Required action - Retype every line from the top of the entries down to the one with "1-fase rail - bruin", both included, and skip the pictures.

The data -
▼▼▼
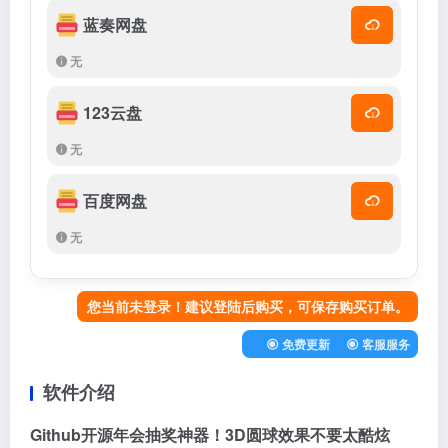
蓝奏网盘
无
123云盘
无
百度网盘
无
您当前未登录！建议登陆后购买，可保存购买订单。
免费更新
客服服务
软件介绍
Github开源年会抽奖神器！3D圆球效果不要太酷炫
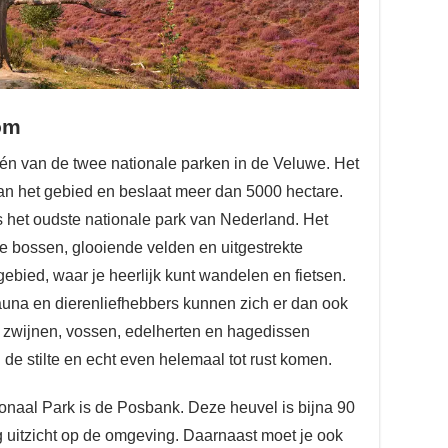
om
én van de twee nationale parken in de Veluwe. Het
van het gebied en beslaat meer dan 5000 hectare.
s het oudste nationale park van Nederland. Het
 bossen, glooiende velden en uitgestrekte
gebied, waar je heerlijk kunt wandelen en fietsen.
auna en dierenliefhebbers kunnen zich er dan ook
e zwijnen, vossen, edelherten en hagedissen
de stilte en echt even helemaal tot rust komen.
onaal Park is de Posbank. Deze heuvel is bijna 90
g uitzicht op de omgeving. Daarnaast moet je ook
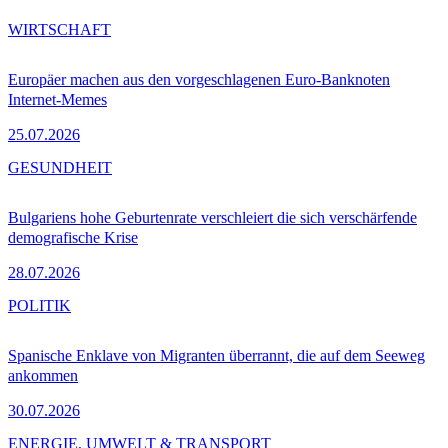
WIRTSCHAFT
Europäer machen aus den vorgeschlagenen Euro-Banknoten
Internet-Memes
25.07.2026
GESUNDHEIT
Bulgariens hohe Geburtenrate verschleiert die sich verschärfende
demografische Krise
28.07.2026
POLITIK
Spanische Enklave von Migranten überrannt, die auf dem Seeweg
ankommen
30.07.2026
ENERGIE, UMWELT & TRANSPORT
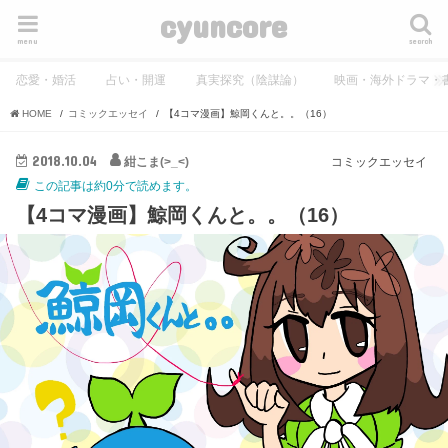
cyuncore
menu
search
恋愛・婚活
占い・開運
真実探究（陰謀論）
映画・海外ドラマ・
HOME
コミックエッセイ
【4コマ漫画】鯨岡くんと。。（16）
2018.10.04
紺こま(>_<)
コミックエッセイ
この記事は約0分で読めます。
【4コマ漫画】鯨岡くんと。。（16）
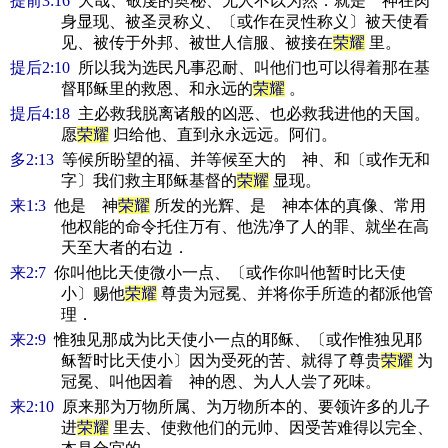
提前3:16
大哉、敬虔的奥秘、无人不以为然．就是 神在肉
身显现、被圣灵称义、〔或作在灵性称义〕被天使看
见、被传于外邦、被世人信服、被接在
荣耀
里。
提后2:10
所以我为选民凡事忍耐、叫他们也可以得着那在基
督耶稣里的救恩、和永远的
荣耀
。
提后4:18
主必救我脱离诸般的凶恶、也必救我进他的天国。
愿
荣耀
归给他、直到永永远远。阿们。
多2:13
等候所盼望的福、并等候至大的 神、和〔或作无和
字〕我们救主耶稣基督的
荣耀
显现。
来1:3
他是 神
荣耀
所发的光辉、是 神本体的真像、常用
他权能的命令托住万有、他洗净了人的罪、就坐在高
天至大者的右边．
来2:7
你叫他比天使微小一点、〔或作你叫他暂时比天使
小〕赐他
荣耀
尊贵为冠冕、并将你手所造的都派他管
理．
来2:9
惟独见那成为比天使小一点的耶稣、〔或作惟独见耶
稣暂时比天使小〕因为受死的苦、就得了尊贵
荣耀
为
冠冕、叫他因着 神的恩、为人人尝了死味。
来2:10
原来那为万物所属、为万物所本的、要领许多的儿子
进
荣耀
里去、使救他们的元帅、因受苦难得以完全、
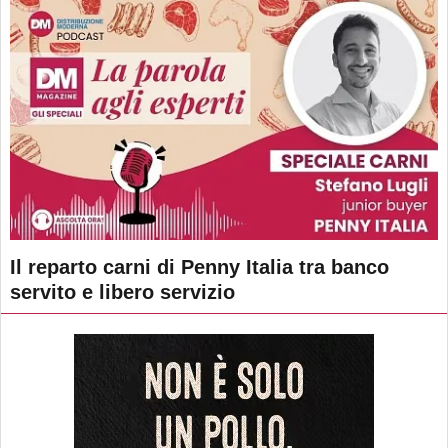
Il reparto carni di Penny Italia tra banco
servito e libero servizio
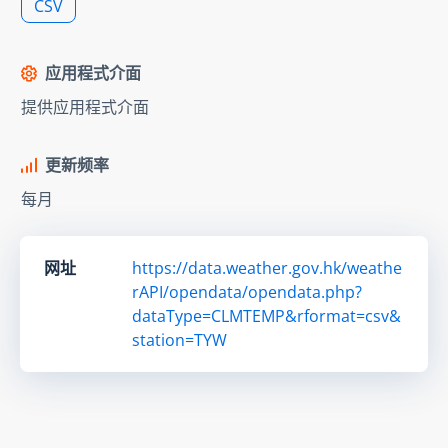
CSV
应用程式介面
提供应用程式介面
更新频率
每月
网址
https://data.weather.gov.hk/weathe
rAPI/opendata/opendata.php?
dataType=CLMTEMP&rformat=csv&
station=TYW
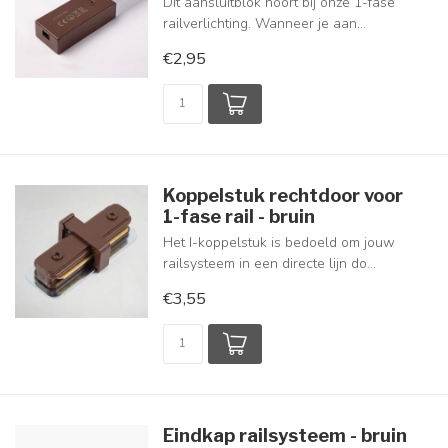
Dit aansluitblok hoort bij onze 1-fase
railverlichting. Wanneer je aan...
€2,95
Koppelstuk rechtdoor voor
1-fase rail - bruin
Het I-koppelstuk is bedoeld om jouw
railsysteem in een directe lijn do...
€3,55
Eindkap railsysteem - bruin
▲▲▲
Problem solution -
蓝奏网盘
无
123云盘
无
百度网盘
无
您当前未登录！建议登陆后购买，可保存购买订单。
免费更新
客服服务
软件介绍
Github开源年会抽奖神器！3D圆球效果不要太酷炫
om
én van de twee nationale parken in de Veluwe. Het
van het gebied en beslaat meer dan 5000 hectare.
s het oudste nationale park van Nederland. Het
 bossen, glooiende velden en uitgestrekte
gebied, waar je heerlijk kunt wandelen en fietsen.
auna en dierenliefhebbers kunnen zich er dan ook
e zwijnen, vossen, edelherten en hagedissen
de stilte en echt even helemaal tot rust komen.
onaal Park is de Posbank. Deze heuvel is bijna 90
g uitzicht op de omgeving. Daarnaast moet je ook
WIRTSCHAFT
Europäer machen aus den vorgeschlagenen Euro-Banknoten
Internet-Memes
25.07.2026
GESUNDHEIT
Bulgariens hohe Geburtenrate verschleiert die sich verschärfende
demografische Krise
28.07.2026
POLITIK
Spanische Enklave von Migranten überrannt, die auf dem Seeweg
ankommen
30.07.2026
ENERGIE, UMWELT & TRANSPORT
cyuncore
menu
search
恋愛・婚活
占い・開運
真実探究（陰謀論）
映画・海外ドラマ・
HOME
コミックエッセイ
【4コマ漫画】鯨岡くんと。。（16）
2018.10.04
紺こま(>_<)
コミックエッセイ
この記事は約0分で読めます。
【4コマ漫画】鯨岡くんと。。（16）
提前3:16
大哉、敬虔的奥秘、无人不以为然．就是 神在肉
身显现、被圣灵称义、〔或作在灵性称义〕被天使看
见、被传于外邦、被世人信服、被接在
荣耀
里。
提后2:10
所以我为选民凡事忍耐、叫他们也可以得着那在基
督耶稣里的救恩、和永远的
荣耀
。
提后4:18
主必救我脱离诸般的凶恶、也必救我进他的天国。
愿
荣耀
归给他、直到永永远远。阿们。
多2:13
等候所盼望的福、并等候至大的 神、和〔或作无和
字〕我们救主耶稣基督的
荣耀
显现。
来1:3
他是 神
荣耀
所发的光辉、是 神本体的真像、常用
他权能的命令托住万有、他洗净了人的罪、就坐在高
天至大者的右边．
来2:7
你叫他比天使微小一点、〔或作你叫他暂时比天使
小〕赐他
荣耀
尊贵为冠冕、并将你手所造的都派他管
理．
来2:9
惟独见那成为比天使小一点的耶稣、〔或作惟独见耶
稣暂时比天使小〕因为受死的苦、就得了尊贵
荣耀
为
冠冕、叫他因着 神的恩、为人人尝了死味。
来2:10
原来那为万物所属、为万物所本的、要领许多的儿子
进
荣耀
里去、使救他们的元帅、因受苦难得以完全、
Il reparto carni di Penny Italia tra banco
servito e libero servizio
CSV
应用程式介面
提供应用程式介面
更新频率
每月
网址
https://data.weather.gov.hk/weathe
rAPI/opendata/opendata.php?
dataType=CLMTEMP&rformat=csv&
station=TYW
Dit aansluitblok hoort bij onze 1-fase
railverlichting. Wanneer je aan...
€2,95
Koppelstuk rechtdoor voor
1-fase rail - bruin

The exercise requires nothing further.